Obama, speaking at a White House news conference shortly afterward, said he wanted to “find ways to work together” on issues such as tax changes to finance work on infrastructure.
“There’s no doubt that Republicans had a good night,” the president said. “What we’re going to make sure that we do is to reach out to Mitch McConnell and John Boehner, who are now running both chambers of Congress, and find out what their agenda is.”
Republicans gained at least seven Senate seats in yesterday’s election, more than enough to take control of the chamber in January. That positions McConnell -- who has led the Senate Republicans since 2007 -- to set the legislative agenda for the final two years of Obama’s presidency.
On areas where Republicans and Obama disagree, McConnell said the Senate will use its power over federal spending to reduce government regulation and that it will use “a variety of different ways” to try to cut back parts of Obama’s health-care law.
The Senate Banking Committee also will consider revisions in the Dodd-Frank law enacted after the 2008 financial crisis, which he termed “Obamacare for banks.”
He also warned Obama not to act unilaterally to change immigration policies. “It’s like waving a red flag in front of a bull,” he said.
“In our system, the president is the most important player,” the senator said, adding, “I’m hoping that he will decide to move to the middle.”
Republicans picked up seats in West Virginia, Montana, Arkansas, South Dakota, Colorado, North Carolina and Iowa. Louisiana will go to a run-off, as neither candidate won more than 50 percent of the vote.
They also held on to seats in Georgia, Kansas and Kentucky, where McConnell handily defeated Democrat Alison Lundergan Grimes, despite her high-profile national support.
Maine Senator Angus King, an independent, said at a press conference today that he will continue to caucus with Democrats after Republicans take control of the chamber in January. King and West Virginia Democrat Joe Manchin have been seen as potential party switchers if Republicans gained the majority.
Manchin spokesman Jonathan Kott said last night that no overtures had been made to Manchin and that he wouldn’t switch parties.
McConnell’s tenure as majority leader could be short-lived. In 2016, Republicans will be defending at least 22 seats compared with as few as nine for Democrats.
He could also face some divides within his caucus. Senator Ted Cruz of Texas, a possible 2016 Republican presidential contender, in an interview with MSNBC declined again to say whether he would back McConnell for majority leader.

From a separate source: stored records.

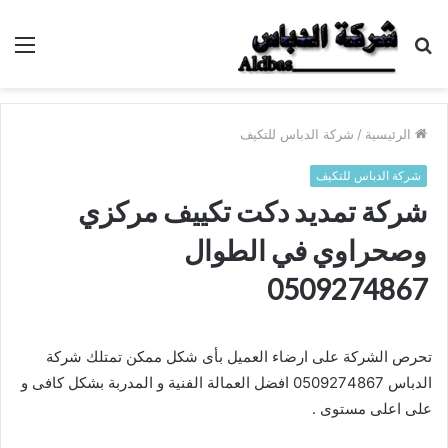
بحث
الق
عن
الرئيسية
/
شركة الدباس للتكيف
شركة الدباس للتكيف
شركة تمديد دكت تكييف مركزي
وصحراوي في الطوال
0509274867
تحرص الشركة على ارضاء العميل بأى شكل ممكن تمتلك شركة
الدباس 0509274867 افضل العمالة الفنية و المدربة بشكل كافى و
على اعلى مستوى .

In a press release today, Cruz cast the string of Republican victories yesterday as a repudiation of Obama’s economic, foreign policy and immigration stances.
Asked about Cruz’s refusal to endorse him, McConnell said today, “A week from tomorrow, I’ll be elected majority leader.”

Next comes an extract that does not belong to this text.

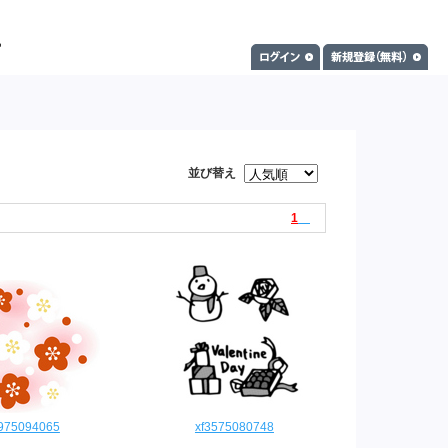
並び替え
1
3975094065
xf3575080748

The 2016 presidential aspirations of Tea-Party backed members of his caucus -- fellow Kentuckian Rand Paul, Cruz and Marco Rubio of Florida -- create some difficult crosscurrents for McConnell.

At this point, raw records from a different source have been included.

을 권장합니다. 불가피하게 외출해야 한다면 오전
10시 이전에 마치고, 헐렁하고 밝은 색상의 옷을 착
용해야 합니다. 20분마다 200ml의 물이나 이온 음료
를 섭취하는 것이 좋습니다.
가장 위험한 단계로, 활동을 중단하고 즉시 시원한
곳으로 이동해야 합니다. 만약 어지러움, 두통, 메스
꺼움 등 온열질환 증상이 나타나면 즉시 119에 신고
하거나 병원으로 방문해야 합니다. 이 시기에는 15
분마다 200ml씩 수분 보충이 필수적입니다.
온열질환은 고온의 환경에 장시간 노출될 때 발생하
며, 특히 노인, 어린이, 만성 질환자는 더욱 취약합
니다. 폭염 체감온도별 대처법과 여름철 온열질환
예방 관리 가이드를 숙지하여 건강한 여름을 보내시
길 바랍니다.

“He’s got a handful of Republicans wanting to run for president,” said Jim Manley, a former aide to Reid. “But the math is flipped in 2016 -- far more Republicans are up than Democrats.”
Those electoral realities could complicate McConnell’s pledge to bring back the days when amendments were routinely allowed on legislation, committees were more involved in crafting bills, and spending measures were considered on an individual basis.
“You’ll see him try to return the Senate to the way it was when it worked pretty well,” said former Arizona Senator Jon Kyl, who was the chamber’s second-ranking Republican before retiring from Congress in 2013. “It restores rights to the minority. Both Democrats and Republicans are hungry for that.”